*Material provided*.
◇ ◇ ◇
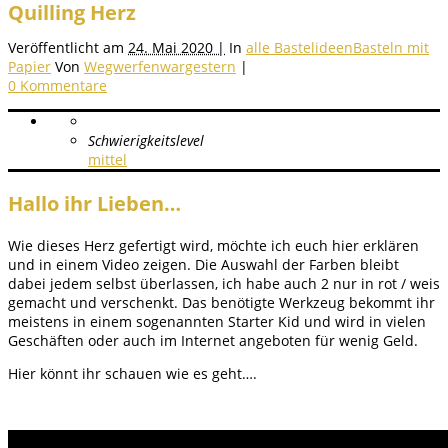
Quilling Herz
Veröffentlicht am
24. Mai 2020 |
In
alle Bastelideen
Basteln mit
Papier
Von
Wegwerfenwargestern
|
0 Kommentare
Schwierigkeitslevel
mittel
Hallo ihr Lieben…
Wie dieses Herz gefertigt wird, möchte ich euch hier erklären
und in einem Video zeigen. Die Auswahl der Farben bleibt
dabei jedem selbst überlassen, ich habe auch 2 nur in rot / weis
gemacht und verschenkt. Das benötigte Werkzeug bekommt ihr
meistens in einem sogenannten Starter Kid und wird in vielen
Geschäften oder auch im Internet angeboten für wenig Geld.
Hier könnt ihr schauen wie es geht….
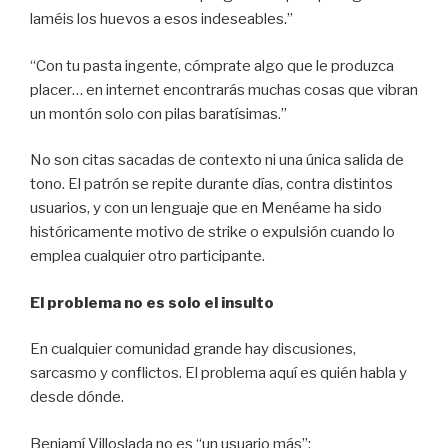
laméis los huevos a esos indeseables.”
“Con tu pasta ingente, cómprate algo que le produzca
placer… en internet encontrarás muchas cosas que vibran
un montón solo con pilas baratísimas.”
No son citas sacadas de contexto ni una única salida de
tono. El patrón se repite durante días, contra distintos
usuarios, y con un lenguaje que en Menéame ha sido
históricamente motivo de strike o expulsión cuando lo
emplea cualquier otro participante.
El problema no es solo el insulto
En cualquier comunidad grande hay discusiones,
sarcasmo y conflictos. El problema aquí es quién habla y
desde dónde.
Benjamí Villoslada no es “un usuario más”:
◇ ◇ ◇
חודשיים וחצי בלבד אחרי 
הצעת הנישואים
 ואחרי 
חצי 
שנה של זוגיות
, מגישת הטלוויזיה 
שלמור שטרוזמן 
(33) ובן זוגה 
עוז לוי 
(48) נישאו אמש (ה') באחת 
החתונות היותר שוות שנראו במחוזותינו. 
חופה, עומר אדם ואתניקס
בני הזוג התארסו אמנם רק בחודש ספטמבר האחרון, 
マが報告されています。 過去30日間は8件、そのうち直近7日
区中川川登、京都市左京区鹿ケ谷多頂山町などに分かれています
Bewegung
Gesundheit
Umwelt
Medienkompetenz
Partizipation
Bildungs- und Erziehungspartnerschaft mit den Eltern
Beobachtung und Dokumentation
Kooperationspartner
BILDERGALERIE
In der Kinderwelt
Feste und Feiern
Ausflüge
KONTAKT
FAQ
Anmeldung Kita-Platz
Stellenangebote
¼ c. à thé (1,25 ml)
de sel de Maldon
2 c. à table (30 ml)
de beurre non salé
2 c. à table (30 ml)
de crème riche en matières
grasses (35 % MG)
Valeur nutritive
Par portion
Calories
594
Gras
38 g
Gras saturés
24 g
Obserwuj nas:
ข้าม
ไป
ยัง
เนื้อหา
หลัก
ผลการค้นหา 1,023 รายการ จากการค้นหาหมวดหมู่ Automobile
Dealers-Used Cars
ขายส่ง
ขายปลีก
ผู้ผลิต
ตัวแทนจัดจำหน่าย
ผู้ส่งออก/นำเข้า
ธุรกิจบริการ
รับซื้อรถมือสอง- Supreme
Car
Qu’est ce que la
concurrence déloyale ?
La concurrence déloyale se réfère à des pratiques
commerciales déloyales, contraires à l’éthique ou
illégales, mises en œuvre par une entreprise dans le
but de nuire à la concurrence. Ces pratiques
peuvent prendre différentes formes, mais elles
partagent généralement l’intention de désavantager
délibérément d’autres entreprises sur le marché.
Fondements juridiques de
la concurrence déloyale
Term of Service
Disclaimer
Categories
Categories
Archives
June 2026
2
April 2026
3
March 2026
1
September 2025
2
◇ ◇ ◇
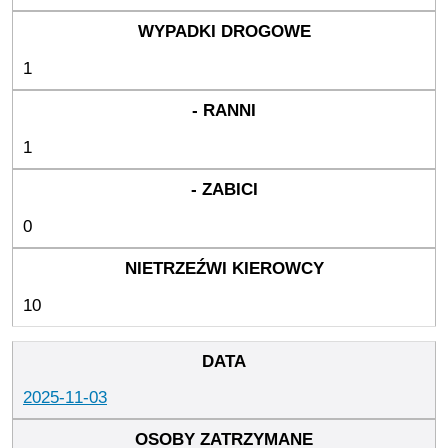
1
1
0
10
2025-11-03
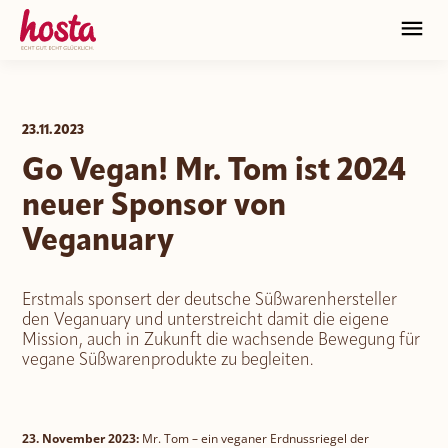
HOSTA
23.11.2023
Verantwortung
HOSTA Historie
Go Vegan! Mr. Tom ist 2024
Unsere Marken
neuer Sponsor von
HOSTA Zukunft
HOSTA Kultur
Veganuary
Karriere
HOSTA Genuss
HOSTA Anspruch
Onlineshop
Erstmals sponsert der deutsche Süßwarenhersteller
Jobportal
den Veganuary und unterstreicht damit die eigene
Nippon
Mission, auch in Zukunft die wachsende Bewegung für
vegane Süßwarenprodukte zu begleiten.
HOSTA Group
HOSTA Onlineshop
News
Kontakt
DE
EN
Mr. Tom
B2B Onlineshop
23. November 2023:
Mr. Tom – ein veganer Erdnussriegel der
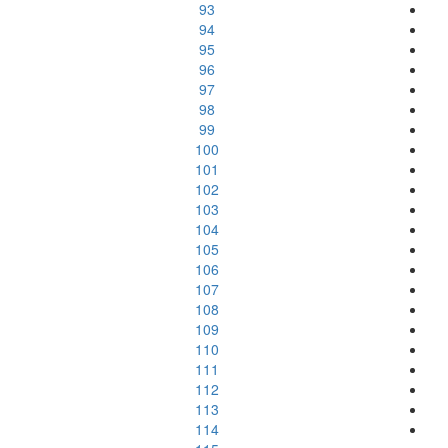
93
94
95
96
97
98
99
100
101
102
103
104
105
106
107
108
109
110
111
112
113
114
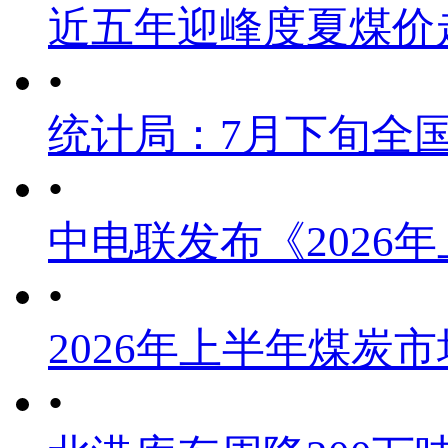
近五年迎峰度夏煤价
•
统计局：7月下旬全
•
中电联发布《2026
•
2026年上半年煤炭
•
◇ ◇ ◇
Copy out each line in the preceding records that contains "concurrence".

*Solution for this problem*.
concurrence déloyale ?
La concurrence déloyale se réfère à des pratiques
but de nuire à la concurrence. Ces pratiques
la concurrence déloyale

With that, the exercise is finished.